Friday, July 24th, 2009

President Obama and Education Secretary Arne Duncan will announce the draft application for the $4.35 billion Race to the Top Fund at 12:15 EST today via a live Web cast.
The application draft for the program, which was funded through the American Recovery and Reinvestment Act, has been much anticipated by the education community as it is a significant amount of funding dedicated to a broad range of programs that can demonstrate effective reform.
Thus far, the draft indicates that it will award state grants for past accomplishments and create incentives for future improvement in four critical areas of reform: adopting rigorous standards and assessments; recruiting and retaining effective teachers, especially in classrooms where they are needed most; turning around low-performing schools; and establishing data systems to track student achievement and teacher effectiveness.

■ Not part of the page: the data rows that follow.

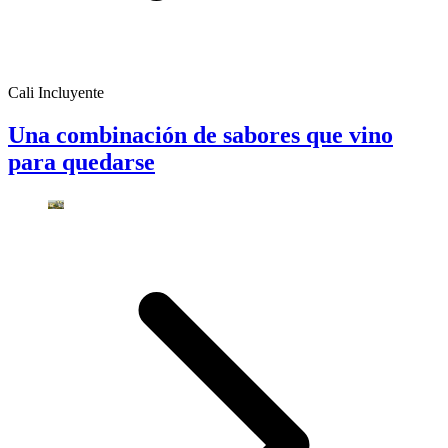
Cali Incluyente
Una combinación de sabores que vino
para quedarse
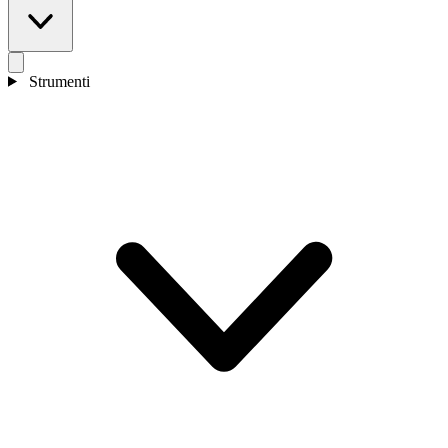
Strumenti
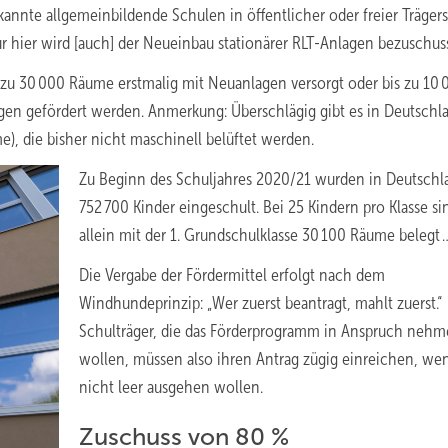
rkannte allgemeinbildende Schulen in öffentlicher oder freier Trägers
hier wird [auch] der Neueinbau stationärer RLT-Anlagen bezuschuss
zu 30 000 Räume erstmalig mit Neuanlagen versorgt oder bis zu 10 
en gefördert werden. Anmerkung: Überschlägig gibt es in Deutschl
, die bisher nicht maschinell belüftet werden.
Zu Beginn des Schuljahres 2020/21 wurden in Deutschl
752 700 Kinder eingeschult. Bei 25 Kindern pro Klasse si
allein mit der 1. Grundschulklasse 30 100 Räume belegt 
Die Vergabe der Fördermittel erfolgt nach dem
Windhundeprinzip: „Wer zuerst beantragt, mahlt zuerst.“
Schulträger, die das Förderprogramm in Anspruch neh
wollen, müssen also ihren Antrag zügig einreichen, wen
nicht leer ausgehen wollen.
Zuschuss von 80 %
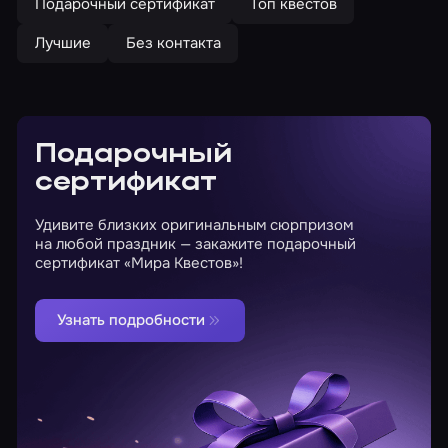
Подарочный сертификат
Топ квестов
Лучшие
Без контакта
Подарочный
сертификат
Удивите близких оригинальным сюрпризом
на любой праздник — закажите подарочный
сертификат «Мира Квестов»!
Узнать подробности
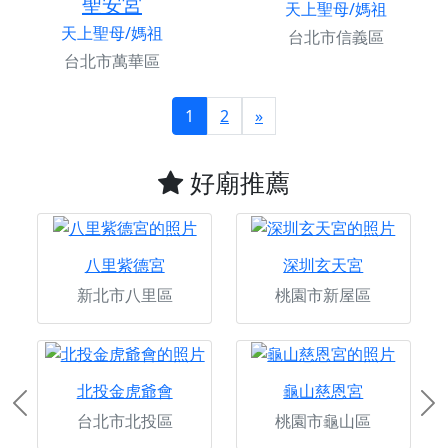
聖安宮
天上聖母/媽祖
天上聖母/媽祖
台北市信義區
台北市萬華區
1
2
»
好廟推薦
八里紫德宮
深圳玄天宮
新北市八里區
桃園市新屋區
北投金虎爺會
龜山慈恩宮
Previous
Ne
台北市北投區
桃園市龜山區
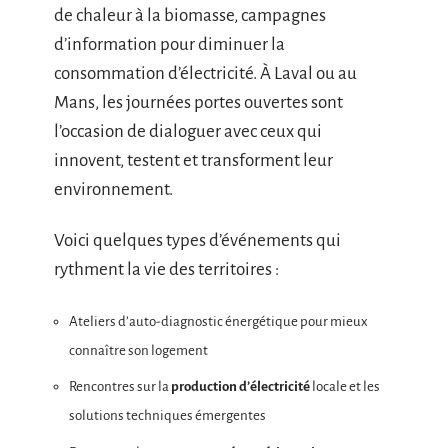
de chaleur à la biomasse, campagnes
d’information pour diminuer la
consommation d’électricité. À Laval ou au
Mans, les journées portes ouvertes sont
l’occasion de dialoguer avec ceux qui
innovent, testent et transforment leur
environnement.
Voici quelques types d’événements qui
rythment la vie des territoires :
Ateliers d’auto-diagnostic énergétique pour mieux
connaître son logement
Rencontres sur la
production d’électricité
locale et les
solutions techniques émergentes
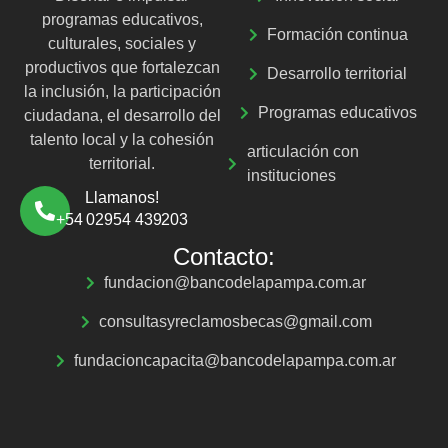
programas educativos,
Formación continua
culturales, sociales y
productivos que fortalezcan
Desarrollo territorial
la inclusión, la participación
Programas educativos
ciudadana, el desarrollo del
talento local y la cohesión
articulación con
territorial.
instituciones
Llamanos!
+54 02954 439203
Contacto:
fundacion@bancodelapampa.com.ar
consultasyreclamosbecas@gmail.com
fundacioncapacita@bancodelapampa.com.ar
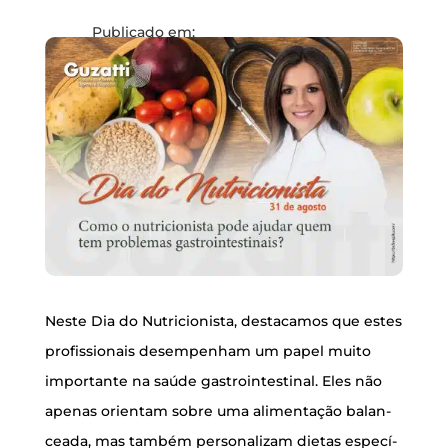
Publicado em:
Categoria:
Sem categoria
Comentários: 0
Nes­te Dia do Nutri­ci­o­nis­ta, des­ta­ca­mos que estes
pro­fis­si­o­nais desem­pe­nham um papel mui­to
impor­tan­te na saú­de gas­troin­tes­ti­nal. Eles não
ape­nas ori­en­tam sobre uma ali­men­ta­ção balan­
ce­a­da, mas tam­bém per­so­na­li­zam die­tas espe­cí­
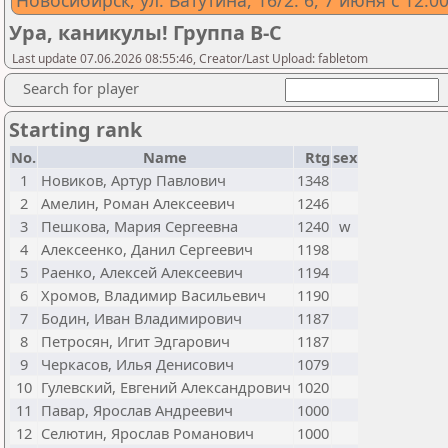
Новосибирск, ул. Ватутина, 16/2. 6, 7 июня с 12.0
Ура, каникулы! Группа В-С
Last update 07.06.2026 08:55:46, Creator/Last Upload: fabletom
Search for player
Starting rank
No.
Name
Rtg
sex
1
Новиков, Артур Павлович
1348
2
Амелин, Роман Алексеевич
1246
3
Пешкова, Мария Сергеевна
1240
w
4
Алексеенко, Данил Сергеевич
1198
5
Раенко, Алексей Алексеевич
1194
6
Хромов, Владимир Васильевич
1190
7
Бодин, Иван Владимирович
1187
8
Петросян, Игит Эдгарович
1187
9
Черкасов, Илья Денисович
1079
10
Гулевский, Евгений Александрович
1020
11
Павар, Ярослав Андреевич
1000
12
Селютин, Ярослав Романович
1000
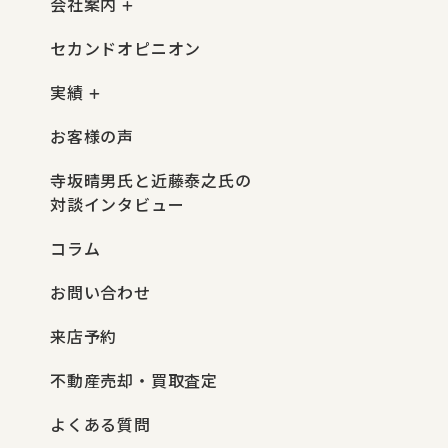
会社案内
セカンドオピニオン
実績
お客様の声
寺坂晴男氏と近藤泰之氏の
対談インタビュー
コラム
お問い合わせ
来店予約
不動産売却・買取査定
よくある質問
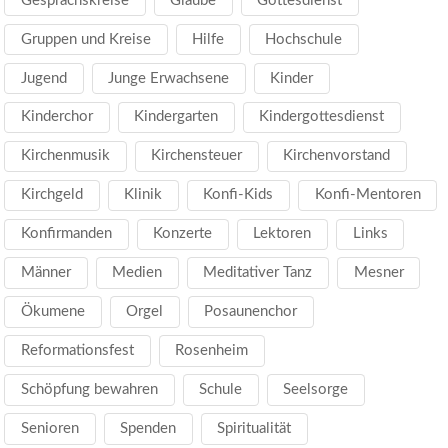
Gesprächskreise
Glaube
Gottesdienst
Gruppen und Kreise
Hilfe
Hochschule
Jugend
Junge Erwachsene
Kinder
Kinderchor
Kindergarten
Kindergottesdienst
Kirchenmusik
Kirchensteuer
Kirchenvorstand
Kirchgeld
Klinik
Konfi-Kids
Konfi-Mentoren
Konfirmanden
Konzerte
Lektoren
Links
Männer
Medien
Meditativer Tanz
Mesner
Ökumene
Orgel
Posaunenchor
Reformationsfest
Rosenheim
Schöpfung bewahren
Schule
Seelsorge
Senioren
Spenden
Spiritualität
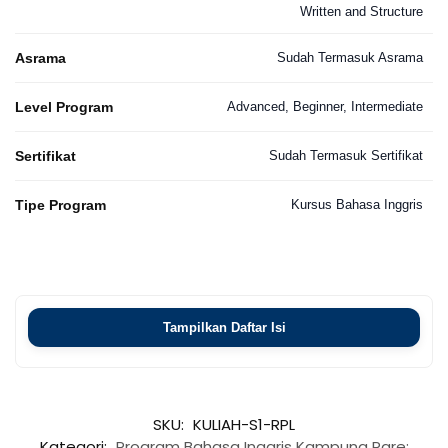
Written and Structure
Asrama
Sudah Termasuk Asrama
Level Program
Advanced, Beginner, Intermediate
Sertifikat
Sudah Termasuk Sertifikat
Tipe Program
Kursus Bahasa Inggris
Tampilkan Daftar Isi
SKU:
KULIAH-S1-RPL
Kategori:
Program Bahasa Inggris Kampung Pare:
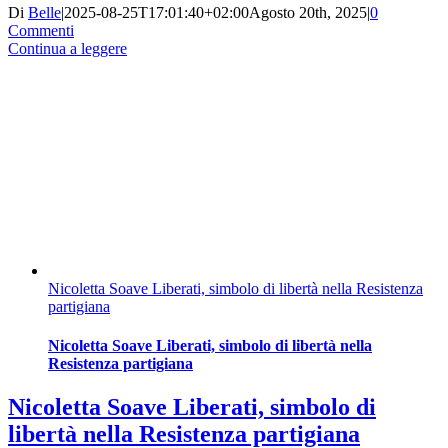
Di
Belle
|
2025-08-25T17:01:40+02:00
Agosto 20th, 2025
|
0
Commenti
Continua a leggere
Nicoletta Soave Liberati, simbolo di libertà nella Resistenza
partigiana
Nicoletta Soave Liberati, simbolo di libertà nella
Resistenza partigiana
Nicoletta Soave Liberati, simbolo di
libertà nella Resistenza partigiana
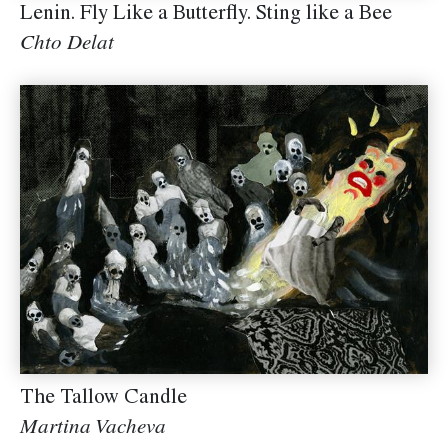
Lenin. Fly Like a Butterfly. Sting like a Bee
Chto Delat
The Tallow Candle
Martina Vacheva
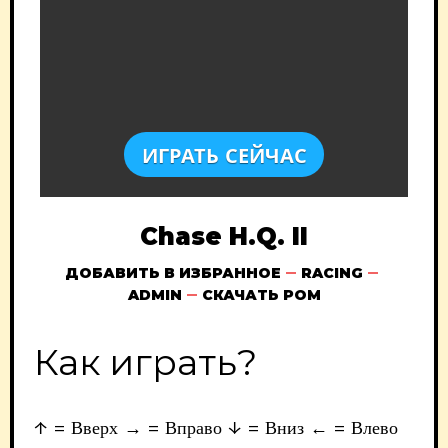
ИГРАТЬ СЕЙЧАС
Chase H.Q. II
ДОБАВИТЬ В ИЗБРАННОЕ
RACING
ADMIN
СКАЧАТЬ РОМ
Как играть?
↑ = Вверх → = Вправо ↓ = Вниз ← = Влево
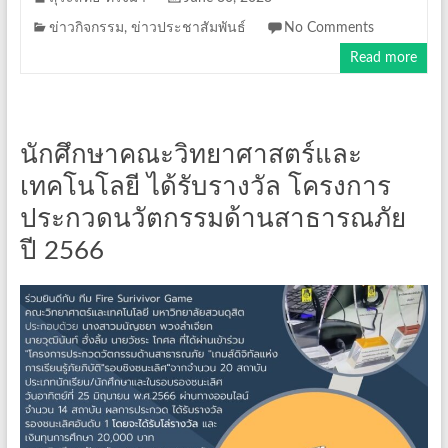
ข่าวกิจกรรม
,
ข่าวประชาสัมพันธ์
No Comments
Read more
นักศึกษาคณะวิทยาศาสตร์และ
เทคโนโลยี ได้รับรางวัล โครงการ
ประกวดนวัตกรรมด้านสาธารณภัย
ปี 2566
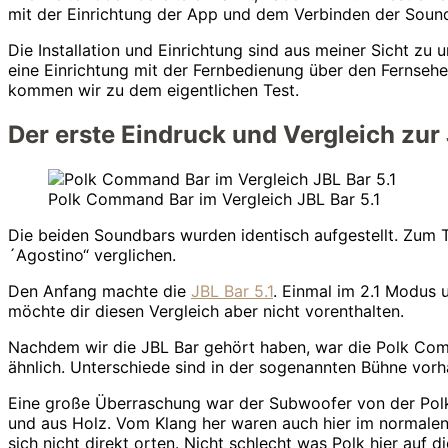
mit der Einrichtung der App und dem Verbinden der Soundba
Die Installation und Einrichtung sind aus meiner Sicht zu
eine Einrichtung mit der Fernbedienung über den Fernseher.
kommen wir zu dem eigentlichen Test.
Der erste Eindruck und Vergleich zur 
Polk Command Bar im Vergleich JBL Bar 5.1
Die beiden Soundbars wurden identisch aufgestellt. Zum 
´Agostino“ verglichen.
Den Anfang machte die
JBL Bar 5.1
. Einmal im 2.1 Modus 
möchte dir diesen Vergleich aber nicht vorenthalten.
Nachdem wir die JBL Bar gehört haben, war die Polk Com
ähnlich. Unterschiede sind in der sogenannten Bühne vorhan
Eine große Überraschung war der Subwoofer von der Polk B
und aus Holz. Vom Klang her waren auch hier im normale
sich nicht direkt orten. Nicht schlecht was Polk hier auf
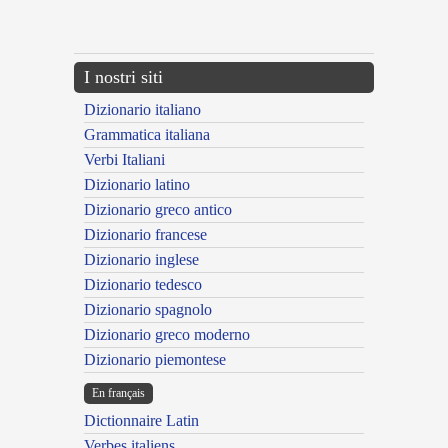
{{ID:COMMOENIENS100}}
---CACHE---
I nostri siti
Dizionario italiano
Grammatica italiana
Verbi Italiani
Dizionario latino
Dizionario greco antico
Dizionario francese
Dizionario inglese
Dizionario tedesco
Dizionario spagnolo
Dizionario greco moderno
Dizionario piemontese
En français
Dictionnaire Latin
Verbes italiens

The public has 30 days to comment on the fund’s proposed priorities, requirements, definitions, and selection criteria. ED plans to offer grants in two phases. Phase one will open late in calendar year 2009. Phase two will open in late spring 2010.
Also speaking at the Friday Web cast will be Gene Wilhoit, executive director of the Council of Chief State School Officers; Jean Clements, president of the Hillsborough Classroom Teachers Association; Mike Feinberg, co-founder of the KIPP (Knowledge Is Power Program) Foundation and the Superintendent of KIPP Houston; Eric Smith, Commissioner of Education for the state of Florida; and Matthew Austin, a student at Washington D.C’s Howard University Public Charter Middle School of Mathematics and Science.